Surgery may be needed for some cases of cysticercosis, especially when the cysts are located in the eye, spinal cord, ventricles (fluid-filled spaces) of the brain, or when they cause severe symptoms or complications that do not respond to medications. Surgery may involve removing the cysts or draining the excess fluid from the brain (shunt surgery). Surgery may also be combined with antiparasitic and anti-inflammatory medications to improve the outcome.

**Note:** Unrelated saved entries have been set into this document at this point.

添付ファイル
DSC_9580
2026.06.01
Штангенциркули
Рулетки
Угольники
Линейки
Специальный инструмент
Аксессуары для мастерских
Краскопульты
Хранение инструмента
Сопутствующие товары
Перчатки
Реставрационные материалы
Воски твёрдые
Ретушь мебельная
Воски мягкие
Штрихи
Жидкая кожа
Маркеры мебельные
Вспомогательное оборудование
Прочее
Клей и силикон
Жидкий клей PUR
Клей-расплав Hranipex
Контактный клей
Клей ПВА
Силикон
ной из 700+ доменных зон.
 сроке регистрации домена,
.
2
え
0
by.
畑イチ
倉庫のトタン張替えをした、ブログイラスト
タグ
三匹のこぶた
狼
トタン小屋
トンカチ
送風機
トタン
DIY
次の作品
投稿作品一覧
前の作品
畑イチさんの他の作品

The prognosis of cysticercosis varies depending on the location, number, and stage of the cysts, as well as the response to treatment and the occurrence of complications. In general, people with subcutaneous or muscular cysticercosis have a good prognosis and may recover without treatment. People with ocular cysticercosis may have a good prognosis if the cysts are removed early and do not cause permanent damage to the eye. People with neurocysticercosis may have a variable prognosis depending on the severity and type of infection. Some people may have mild or no symptoms and recover completely with treatment, while others may have severe or recurrent symptoms and develop long-term complications such as epilepsy, cognitive impairment, hydrocephalus, or death.
Cysticercosis is a preventable disease that can be avoided by following some simple measures of hygiene and sanitation. The main strategies for preventing cysticercosis are:
- Breaking the cycle of transmission between humans and pigs. This can be achieved by:
- Treating people who have intestinal tapeworm infection with praziquantel or niclosamide to eliminate the adult worms and prevent the shedding of eggs in feces.

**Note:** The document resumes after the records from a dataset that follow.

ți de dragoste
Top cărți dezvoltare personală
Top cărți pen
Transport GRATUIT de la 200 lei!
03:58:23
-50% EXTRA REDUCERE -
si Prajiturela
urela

- Providing adequate sanitation facilities and promoting safe disposal of human feces to prevent environmental contamination with tapeworm eggs.
- Restricting the access of pigs to human feces and providing them with clean water and feed.

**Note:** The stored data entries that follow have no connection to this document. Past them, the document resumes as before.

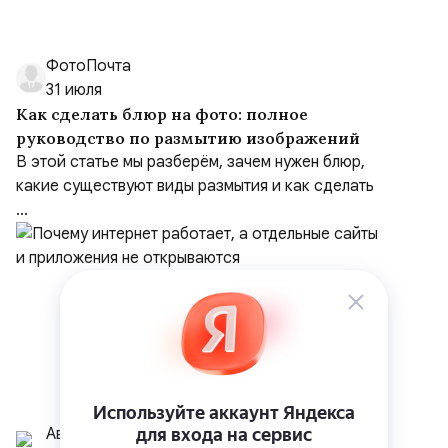
ФотоПочта
31 июля
Как сделать блюр на фото: полное
руководство по размытию изображений
В этой статье мы разберём, зачем нужен блюр,
какие существуют виды размытия и как сделать
...
Аванта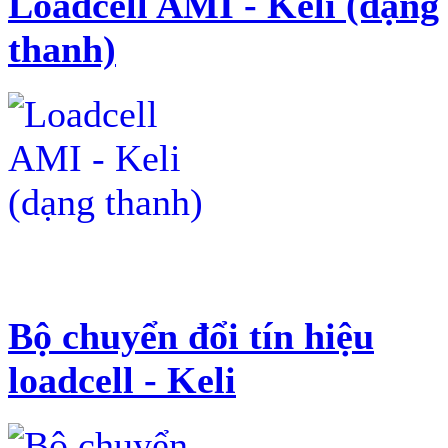
Loadcell AMI - Keli (dạng
thanh)
Bộ chuyển đổi tín hiệu
loadcell - Keli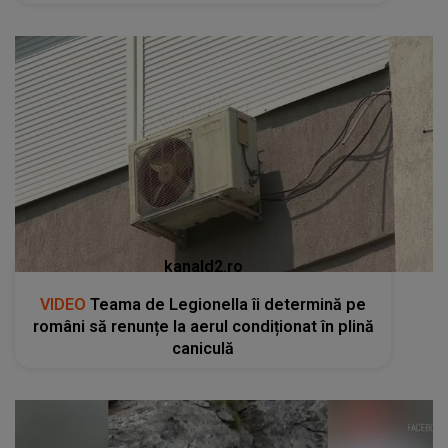
kanald2.ro
VIDEO
Teama de Legionella îi determină pe
români să renunțe la aerul condiționat în plină
caniculă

- Inspecting pork for cysticerci at slaughterhouses and condemning infected meat.
- Freezing or cooking pork thoroughly before consumption to kill any cysticerci present.
- Educating the public about the risk factors and symptoms of cysticercosis. This can be done by:
- Raising awareness about the life cycle of T. solium and how it causes cysticercosis in humans and pigs.
- Encouraging people to seek medical attention if they have signs or symptoms of cysticercosis, such as seizures, headaches, vision problems, or skin nodules.
- Advising people to wash their hands with soap and water after using the toilet, changing diapers, and before handling food.
- Teaching children the importance of washing hands to prevent infection.
- Washing and peeling all raw vegetables and fruits before eating.
- Using good food and water safety practices while traveling in developing countries where cysticercosis is endemic.
- Vaccinating pigs against T. solium infection. This can be done by:
- Developing and distributing effective vaccines that induce short-term immunity in pigs against T. solium infection.
- Using recombinant vaccines that express oncosphere antigens such as TSOL18 and TSOL45 that have shown high protection rates in vaccine trials.
- Combining vaccination with deworming of pigs to reduce the parasite burden and transmission potential.
By implementing these prophylactic measures, cysticercosis can be controlled and eventually eliminated as a public health problem.